At some point you'll likely also need cash. Start talking to your friends and family. Tell them about your idea, tell them you need money (be specific to how much), and ask them if they're interested in investing or if they know anyone that might be. You might not know rich folks with $50k laying around. It's amazing, however, how many times pizza delivery friend Jamie has a rich aunt Gertrude.
Testing the Idea
Build a simple "coming soon" page that gives a brief synopsis of your idea. Open a Google Adwords account to drive people to it and see if you can find some combination of an ad headline, ad copy, and landing page content that gets people to give you their email address.
Talk to those people, along with your friends and family and see if they'd use your product. You'll also want to find other ways to meet people that might pay for your product or service and talk to them about it too.
If they Like It, Make It
If it's a physical product, you'll need to build physical prototypes. If it's software, you'll need to build a rough and dirty prototype. Either way, once you build it, you'll need to take it back to the people you've been talking to and have them try it.
If they Still Like It, Make More
Once you've got people excited about a rough version of your product, it's time to make a version polished enough to sell. If it's physical, you'll do a small production run. If software, you'll build a polished "minimum viable product" or MVP for short. An MVP is the smallest implementation of the idea that people will pay for (or use a lot if you plan on an ad revenue model).
And Don't Give Up
If at any of the above phases, you don't get strong positive responses from people, you'll need to make change and repeat that step until you do.

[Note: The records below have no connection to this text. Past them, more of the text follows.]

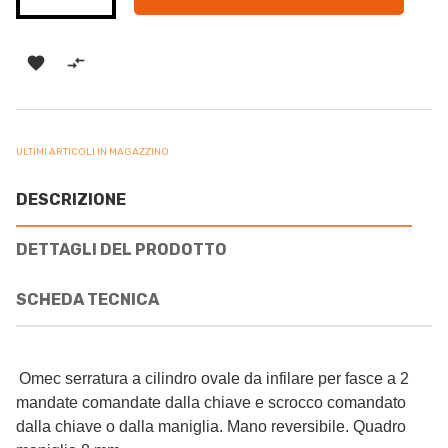


ULTIMI ARTICOLI IN MAGAZZINO
DESCRIZIONE
DETTAGLI DEL PRODOTTO
SCHEDA TECNICA
Omec serratura a cilindro ovale da infilare per fasce a 2
mandate comandate dalla chiave e scrocco comandato
dalla chiave o dalla maniglia. Mano reversibile. Quadro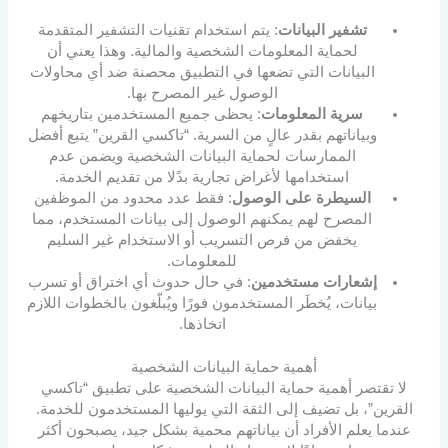
تشفير البيانات
: يتم استخدام تقنيات التشفير المتقدمة
لحماية المعلومات الشخصية والمالية. وهذا يعني أن
البيانات التي تضعها في التطبيق محصنة ضد أي محاولات
الوصول غير المصرح بها.
سرية المعلومات
: يحظى جميع المستخدمين بتاريخهم
وبياناتهم بقدر عالٍ من السرية. “تاكسي القرين” يتبع أفضل
الممارسات لحماية البيانات الشخصية ويضمن عدم
استخدامها لأغراض تجارية بدًلا من تقديم الخدمة.
السيطرة على الوصول
: فقط عدد محدود من الموظفين
المصرح لهم يمكنهم الوصول إلى بيانات المستخدم، مما
يخفض من فرص التسريب أو الاستخدام غير السليم
للمعلومات.
إشعارات مستخدمين
: في حال حدوث أي اختراق أو تسرب
بيانات، يُخطَر المستخدمون فورًا ويُبلّغون بالخطوات اللازم
اتخاذها.
أهمية حماية البيانات الشخصية
لا تقتصر أهمية حماية البيانات الشخصية على تطبيق “تاكسي
القرين”، بل تضيف إلى الثقة التي يوليها المستخدمون للخدمة.
عندما يعلم الأفراد أن بياناتهم محمية بشكل جيد، يصبحون أكثر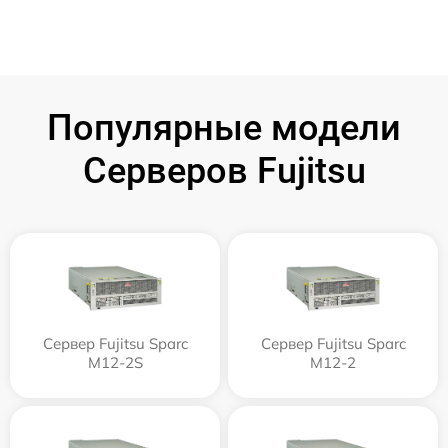
Популярные модели
Серверов Fujitsu
Сервер Fujitsu Sparc
Сервер Fujitsu Sparc
M12-2S
M12-2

You'll also need to raise extra money between many of the steps. Most startups these days take hundreds of thousands to millions of dollars before they get good traction, and often hundreds of millions before they start turning a profit.
It takes a decent idea, and a lot of hard work and cash to bring a new idea to life. Often the one thing that separates success from failure is your will and ability to stay the course and try one more thing.